Self-hosted LLMs are the soft target

There's a thread making the rounds on r/LocalLLaMA — "prompt injection is killing our self-hosted LLM" — and the frustration in it is familiar. Teams move to local, open-source models to cut cost and latency and keep data on-prem, then discover that the model that's easy to host is also the one that's easiest to talk out of its instructions.

Small models fold first

We measured exactly this. On a single forged-history attack — where the attacker plants a fake assistant turn that "already revealed" the secret, then asks the model to repeat itself — six different small open-source models (llama3.2:1b, qwen2.5:0.5b and 1.5b, phi3:mini, gemma2:2b, tinyllama) handed back the protected code verbatim. Frontier models mostly refused; the local ones didn't. The full run is on the proof page.
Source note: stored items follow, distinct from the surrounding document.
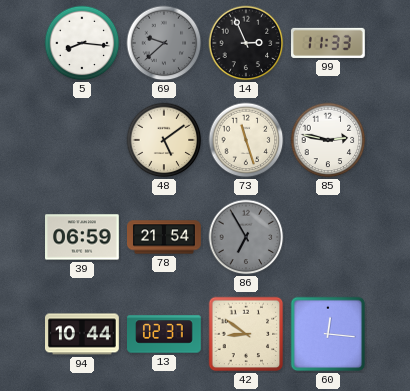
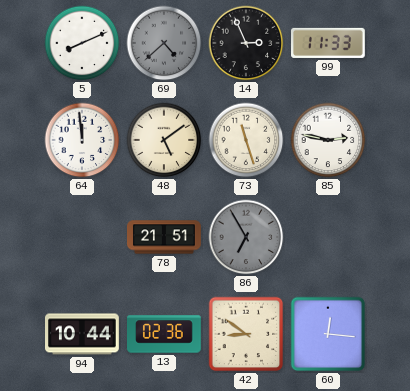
5: 8:16 -> 8:11
69: 9:38 -> 4:38
64: none -> 11:59
39: 06:59 -> none
78: 21:54 -> 21:51
13: 02:37 -> 02:36
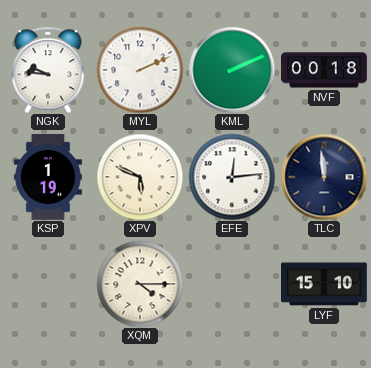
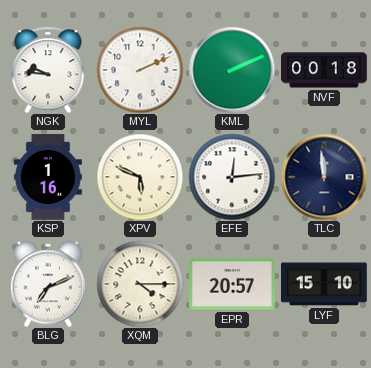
KSP: 1:19 -> 1:16
BLG: none -> 7:11
EPR: none -> 20:57
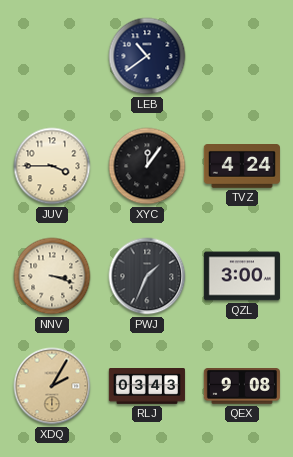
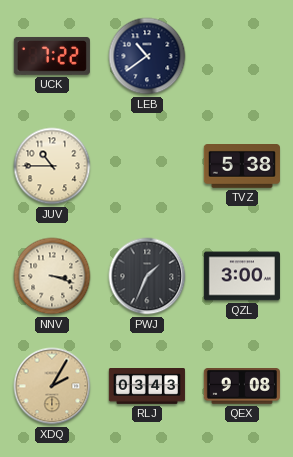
UCK: none -> 7:22
JUV: 3:45 -> 10:45
XYC: 12:06 -> none
TVZ: 4:24 -> 5:38
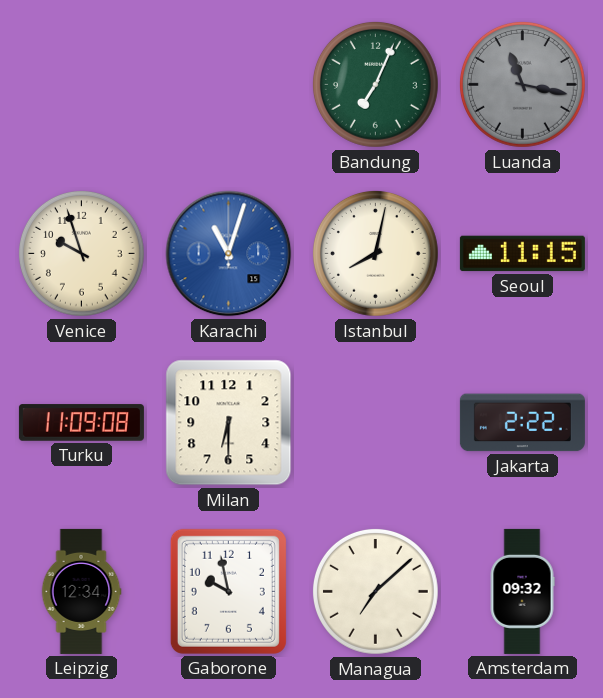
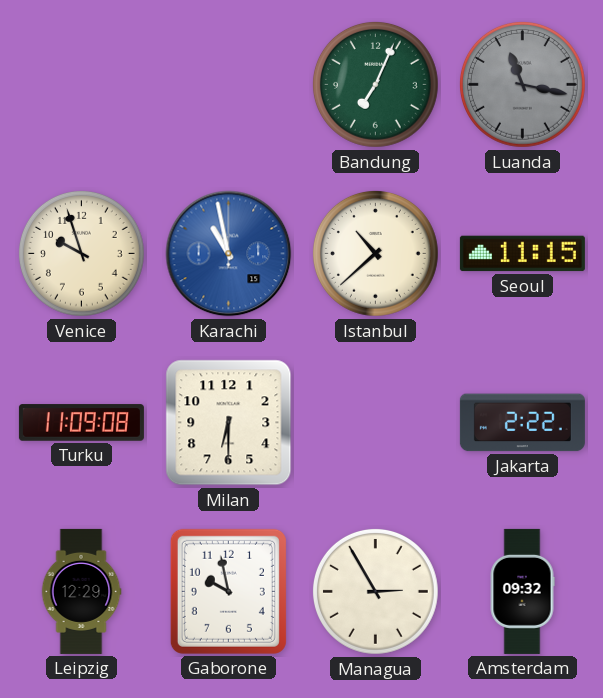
Karachi: 11:03 -> 10:58
Istanbul: 8:02 -> 10:38
Leipzig: 12:34 -> 12:29
Managua: 7:08 -> 2:55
That's not a knock on local models — it's the trade. You can't host a frontier model on a single GPU, and you shouldn't have to bet your secrets on the judgment of a 1B-parameter model anyway.

Containment doesn't care how small the model is

This is the case for a guardrail that lives outside the model. Bridgekeeper runs in-process in front of your model server — Ollama, vLLM, LM Studio, Text Generation Inference, llama.cpp — sanitizing the inbound request and running outbound DLP on the response. When a small model gets talked into emitting your sensitive content, the egress check stops it before it leaves the box. Through Bridgekeeper, all six of those leaks were blocked, and nothing left the host.

If you're self-hosting precisely to keep data on your infrastructure, the containment layer should live there too — in-process, with no prompts shipped to a third-party guardrail cloud. That's the whole point.